In the interim, however, Fred had returned home only to behave better than he had in years. That made Liz wonder whether her initial panic had been misplaced. “I know I can take care of him if he stays like this,” she kept saying. Then again, what guarantee did she have that he would stay like this?

At about ten Fred got up and joined his mother in the living room. His transformation was remarkable. He was, of course, smoking a cigarette, but he was alert and lucid—more so than I had ever seen him. Liz quickly launched into the subject at hand. “Do you want to go back to Tarry Hall?” she asked Fred.

“No, man. I just got out of there.” He got up and walked into his bedroom. Liz followed him in, pointing out his unmade bed. Amazingly, he made his bed without complaint. Then he walked into the kitchen and asked about breakfast. Liz poured him some apple juice and began making eggs. “If you go to Tarry Hall,” she asked, “will you behave yourself?”

“I cleaned the house every day!” Fred said angrily. “I’m not going to Tarry Hall.”

“If you stay here,” she replied, “you have to go to a day program. You can’t sleep your life away.”

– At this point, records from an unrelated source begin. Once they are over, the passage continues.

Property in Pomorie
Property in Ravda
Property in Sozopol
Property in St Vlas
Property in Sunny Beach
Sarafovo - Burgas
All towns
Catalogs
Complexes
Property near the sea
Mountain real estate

“I’m gonna be a lawyer. Neat. Clean. I don’t have to go to Tarry Hall. I can be independent here. I can get a job. I can be a janitor.” Suddenly his mood turned sour. “You know they’ll take me back at Tarry Hall. ‘Cause I’m a mental case.”

As soon as he spoke those words, Liz’s eyes narrowed and her jaw stiffened. At that moment her mind was made up. “Lots of mental patients work,” she said softly. “They hold jobs. You can learn how to do that too, Fred. But not here.”

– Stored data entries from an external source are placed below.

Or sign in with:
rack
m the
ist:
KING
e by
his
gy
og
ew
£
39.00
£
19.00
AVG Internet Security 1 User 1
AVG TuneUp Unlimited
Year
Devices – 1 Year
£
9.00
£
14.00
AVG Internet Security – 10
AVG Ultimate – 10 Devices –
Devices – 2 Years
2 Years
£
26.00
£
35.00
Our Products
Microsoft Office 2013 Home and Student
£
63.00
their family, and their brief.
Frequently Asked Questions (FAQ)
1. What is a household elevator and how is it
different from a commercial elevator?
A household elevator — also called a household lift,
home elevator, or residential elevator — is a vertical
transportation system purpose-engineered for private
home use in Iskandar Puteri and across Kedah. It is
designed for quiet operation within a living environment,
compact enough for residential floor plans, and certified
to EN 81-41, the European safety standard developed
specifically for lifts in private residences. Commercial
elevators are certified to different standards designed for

Between the Tuesday that the Tarry Hall staff decided to take him back and the Friday meeting, the staff had at long last devised a strategy for, as they put it, “breaking the dependency.” Liz’s visits and phone calls would be limited to two a month, and even those two would depend on how often Fred did his chores and hygiene. When Liz did visit, she would not be allowed to give him so much as a dime. And if Fred ran home, Liz could not even let him in the house. She had to tell him to return to Tarry Hall on his own. The plan was tough, but Fred had shown he needed something tough. Indeed, the new plan struck me as so sensible that I later asked Judith why the staff hadn’t tried it months ago, before they decided to shunt Fred off to a nursing home. She said she didn’t know.

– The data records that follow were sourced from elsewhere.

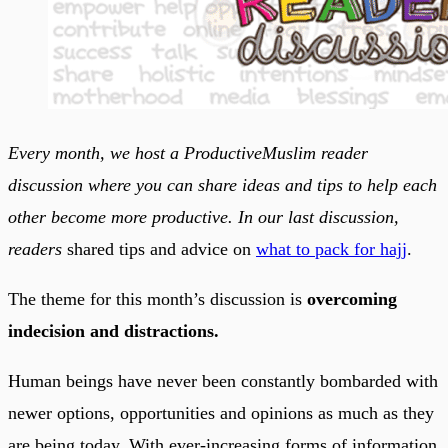
Every month, we host a ProductiveMuslim reader
discussion where you can share ideas and tips to help each
other become more productive. In our last discussion,
readers
shared tips and advice on
what to pack for hajj
.
The theme for this month’s discussion is
overcoming
indecision and distractions.
Human beings have never been constantly bombarded with
newer options, opportunities and opinions as much as they
are being today. With ever-increasing forms of information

But when Liz faced the Tarry Hall staff she did not hear the outline of this new strategy, explained to her one adult to another. Instead, as Talvin and Judith and others sat in a circle facing Liz, she heard that she had sabotaged Fred’s treatment with her visits. She heard that she had taken away Fred’s incentives by supplying him with money and cigarettes. She heard that she secretly wanted to “create a dependency.” Talvin read aloud a contract he had drawn up, which Liz and Fred had to sign, spelling out the terms under which Fred would be allowed back. From everything that was said, it was made clear to Liz that the staff was unwilling to accept one iota of responsibility for Fred’s failure in the three months he had been at the halfway house. The entire burden was being placed at Liz’s feet.

Liz Thomas wept openly at the meeting. She sobbed as she signed the contract, and after Fred had been brought into the room, she dabbed at her eyes when, at Talvin’s insistence, she looked at her son squarely and said, “Fred, you can’t go home. You have to stay in the program.”

“But you’re my backbone, Mama,” Fred replied, making one last, desperate plea to change her mind.

“You’re an adult now, Fred,” said Talvin. “It’s time to start acting like one.”

Then the meeting was over, and Liz was getting ready to go, and her only son was asking her for a dollar. Without thinking, she began to rummage through her purse. She pulled out a five-dollar bill; with a nervous glance around the room, she handed the money to Talvin. Then there was another nervous glance. “Does he need any cigarettes?” she asked.